Maar waar bevonden zich de rampplekken? In welk arrondissement? Waar was de Rue Bichat, de Boulevard Beaumarchais, de Avenue de la République, de Boulevard Voltaire en de Rue Charonne….? Was ik zelf eerder in die straat geweest? Kon ik mij er een voorstelling van maken? Tegelijk voelde ik mij schuldig dat ik mijn topografische belangstelling voor Parijs zo schaamteloos kon vermengen met mijn ontzetting over de aanslagen en de slachtoffers. De toerist in mij ging gewoon door met het in gedachten dwalen door de stad en het zoeken van het dichtstbijzijnde metrostation.

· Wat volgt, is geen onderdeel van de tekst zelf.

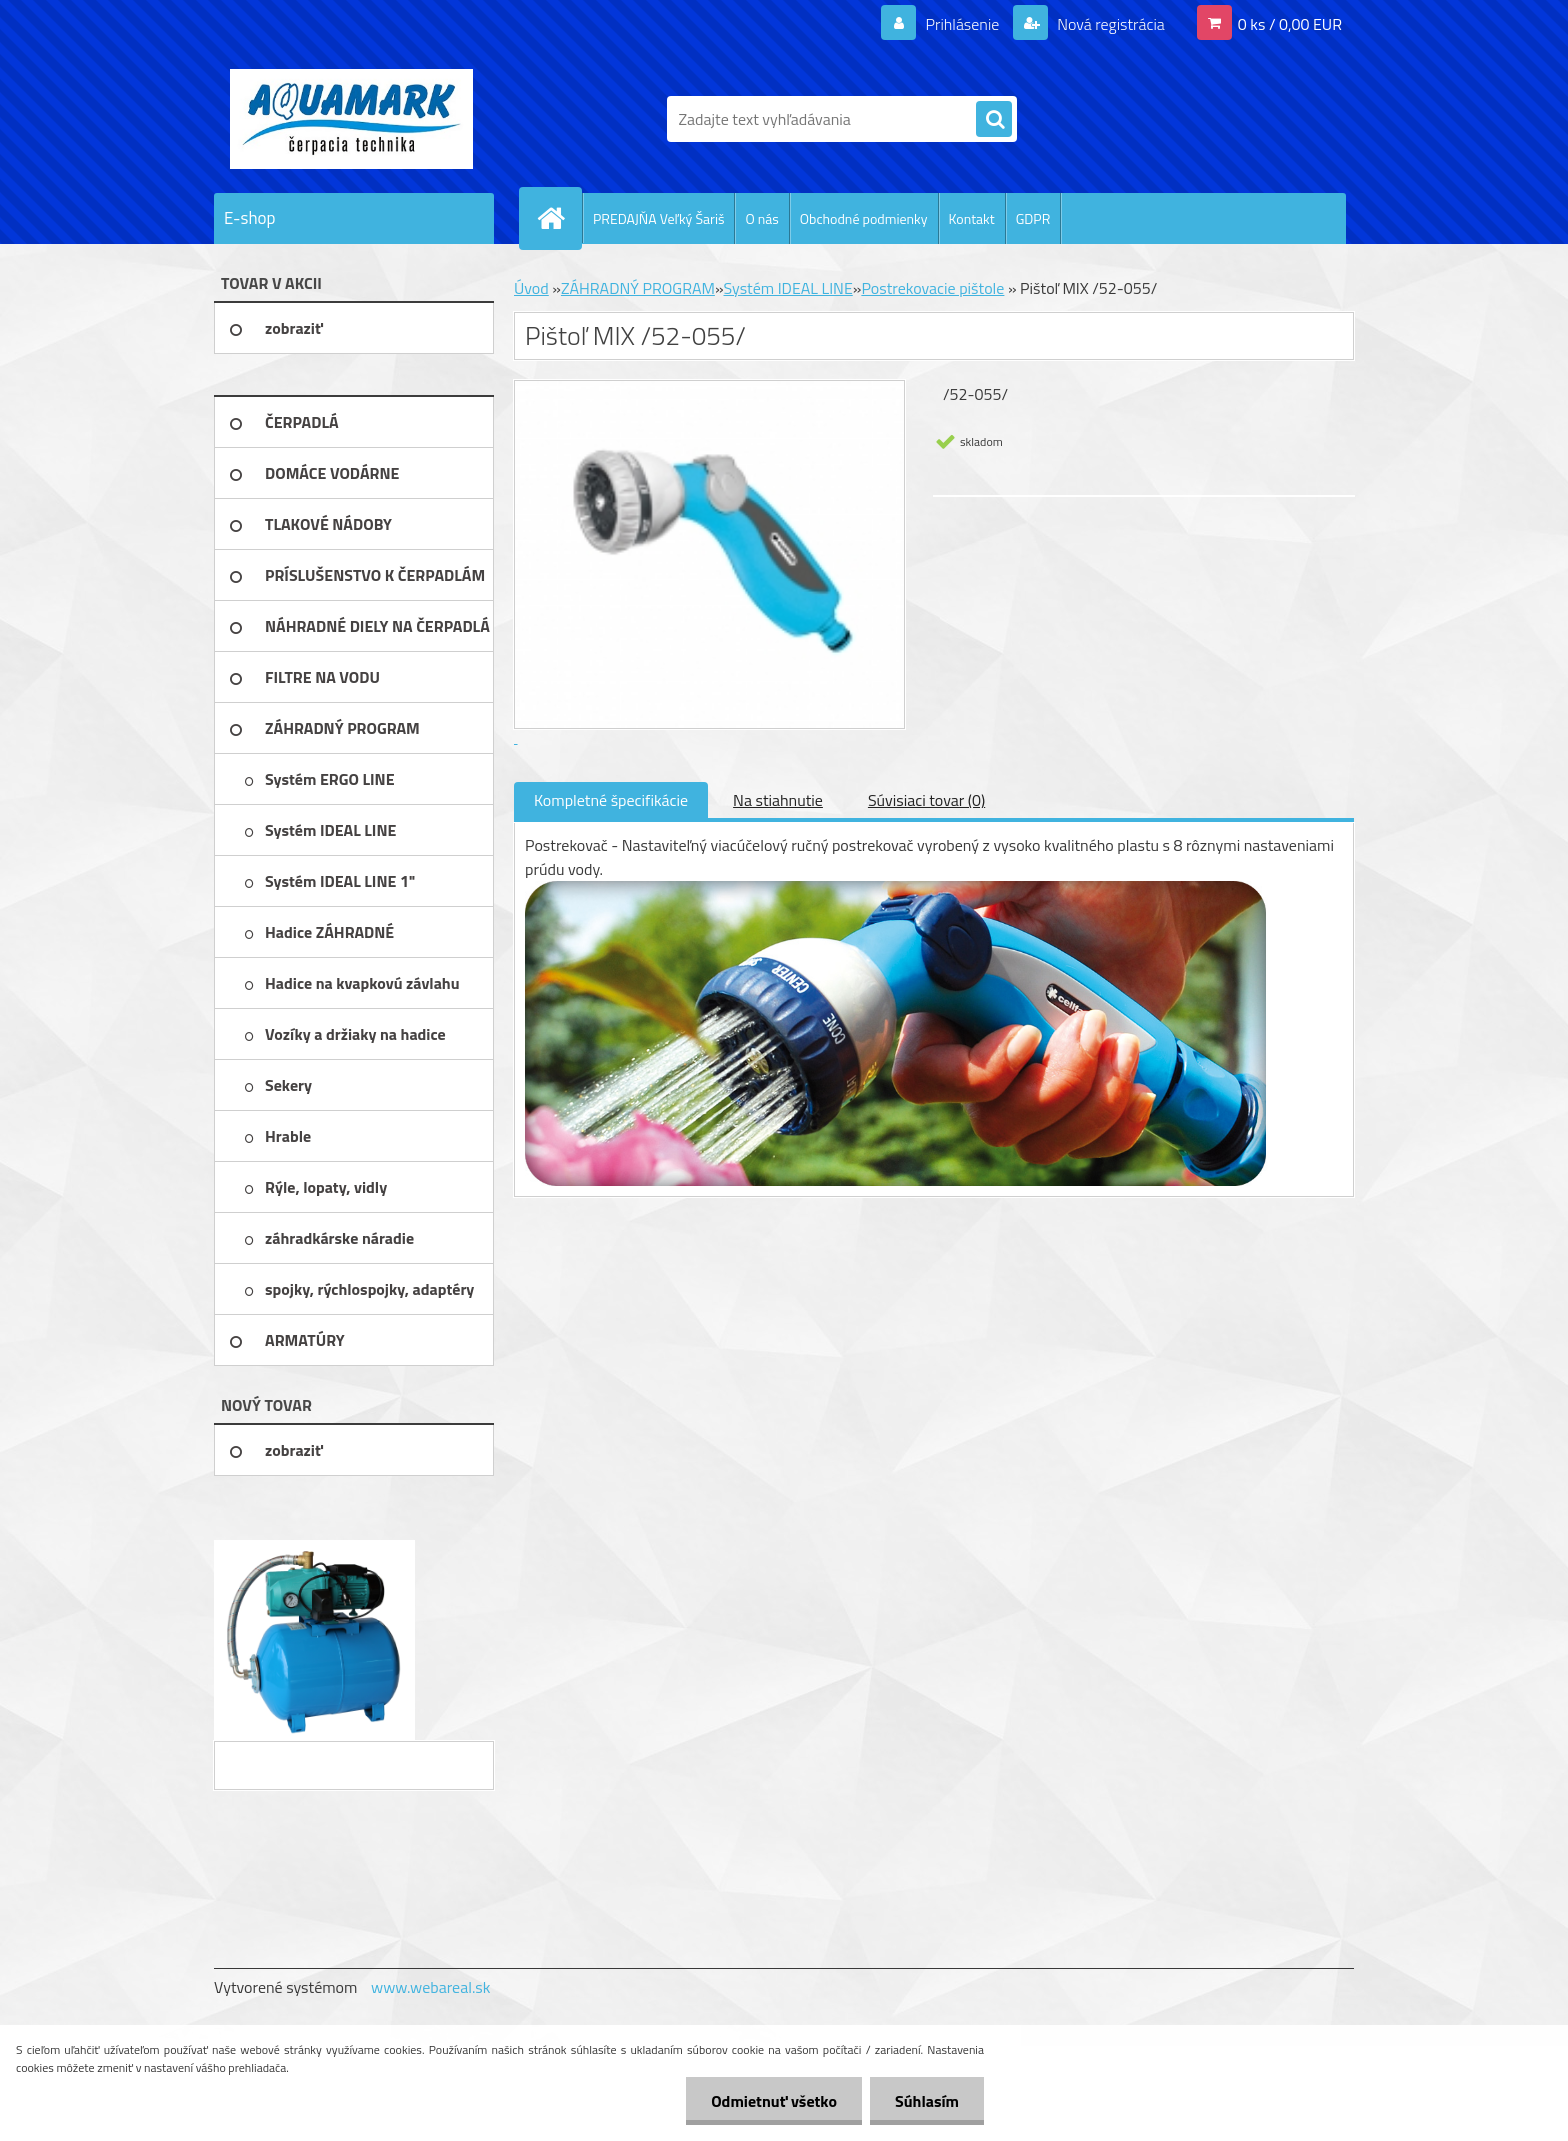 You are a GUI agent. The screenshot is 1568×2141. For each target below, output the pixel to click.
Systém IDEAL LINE (788, 288)
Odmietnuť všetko (774, 2101)
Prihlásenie (962, 24)
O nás (761, 218)
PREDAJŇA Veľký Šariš (658, 218)
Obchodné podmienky (864, 218)
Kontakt (972, 218)
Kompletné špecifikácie (611, 800)
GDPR (1033, 218)
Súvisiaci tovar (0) (926, 800)
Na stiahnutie (778, 800)
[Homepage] (559, 218)
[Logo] (351, 119)
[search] (994, 120)
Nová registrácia (1109, 24)
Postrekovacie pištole (932, 288)
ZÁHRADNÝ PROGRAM (638, 288)
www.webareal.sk (431, 1987)
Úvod (531, 288)
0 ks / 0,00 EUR (1290, 24)
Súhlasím (927, 2101)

Wanneer is deze gewetenswroeging van de toerist ontstaan? Voor je het weet word je een ramptoerist en dat wil de hedendaagse cultuurtoerist niet. In de reisgidsen van tegenwoordig vind je meestal ook weinig informatie over de recente geschiedenis van een land of stad, laat staan de plekken waar zich rampen of aanslagen hebben voltrokken. Honderd jaar geleden was dat anders.

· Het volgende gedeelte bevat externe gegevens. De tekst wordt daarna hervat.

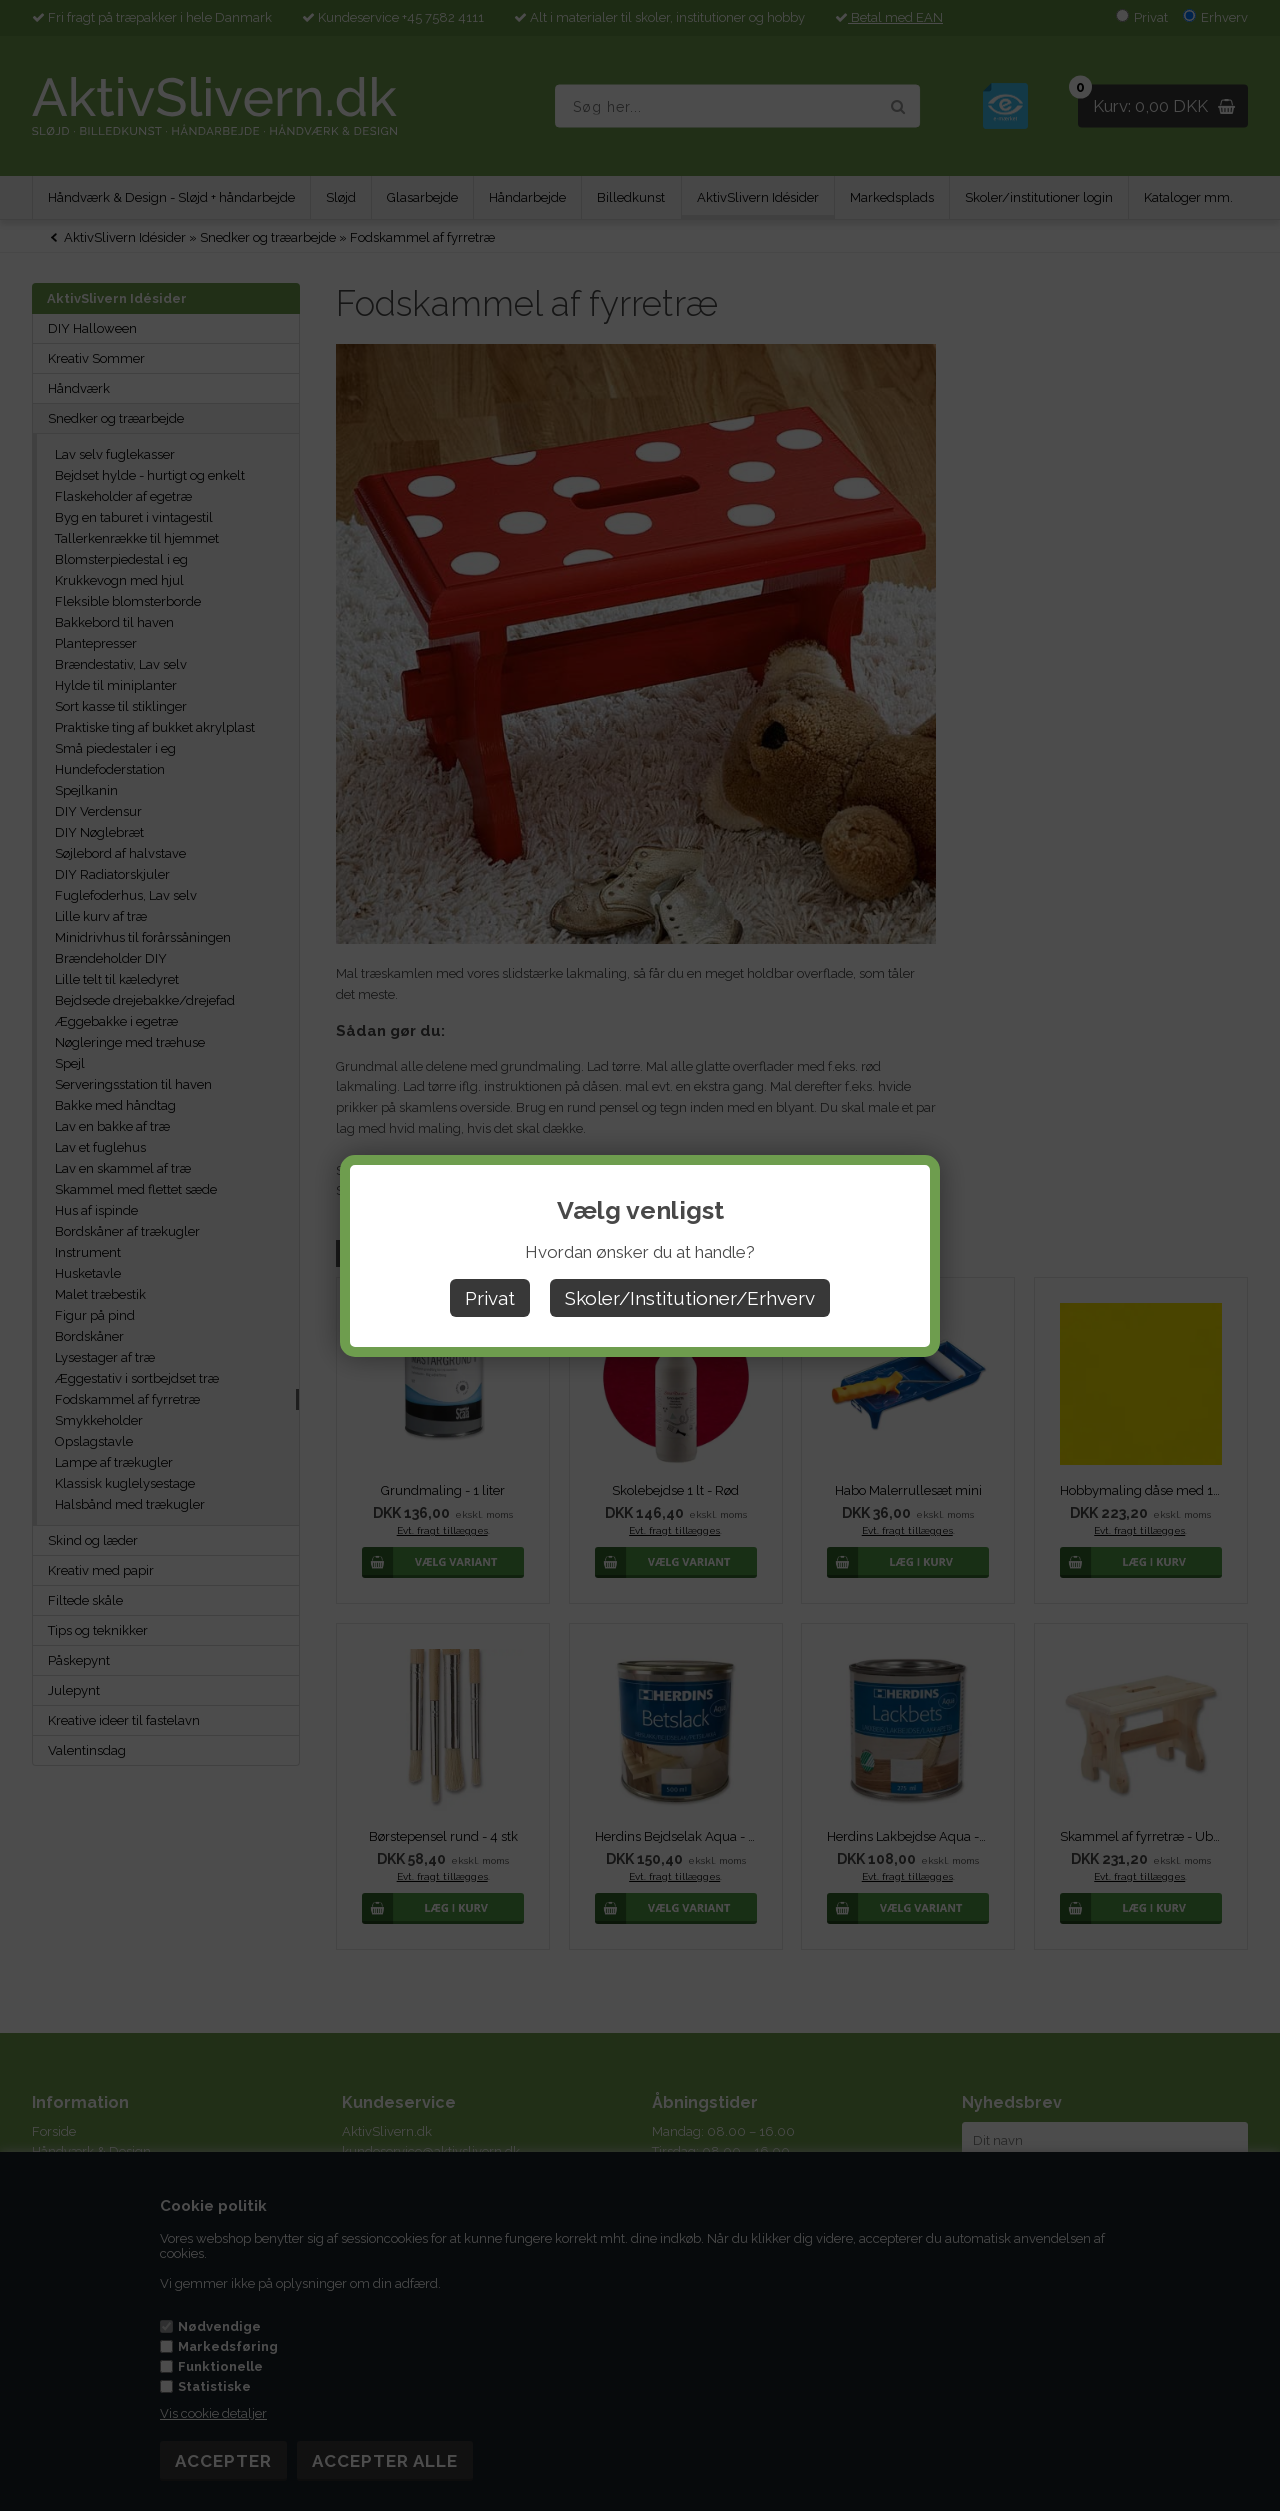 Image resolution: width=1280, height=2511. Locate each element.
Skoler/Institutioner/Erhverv (690, 1298)
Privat (490, 1298)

Onlangs vond ik bij een boekenstalletje op de vrijdagmarkt een Michelingids uit 1917, een jaar midden in de Eerste Wereldoorlog. Deze gids maakte deel uit van een serie Les theatres de la guerre, toeristische beschrijvingen van de slagvelden, waar de rook nog niet eens was opgetrokken, gecombineerd met kunsthistorische uiteenzettingen over de architectuur die daar nog overeind stond. Foto’s van kapotgeschoten roosvensters naast die van lijken tussen de korenvelden. Beide met dezelfde exactheid beschreven en in beeld gebracht. Het verschil tussen toerist en ramptoerist bestond toen kennelijk nog niet.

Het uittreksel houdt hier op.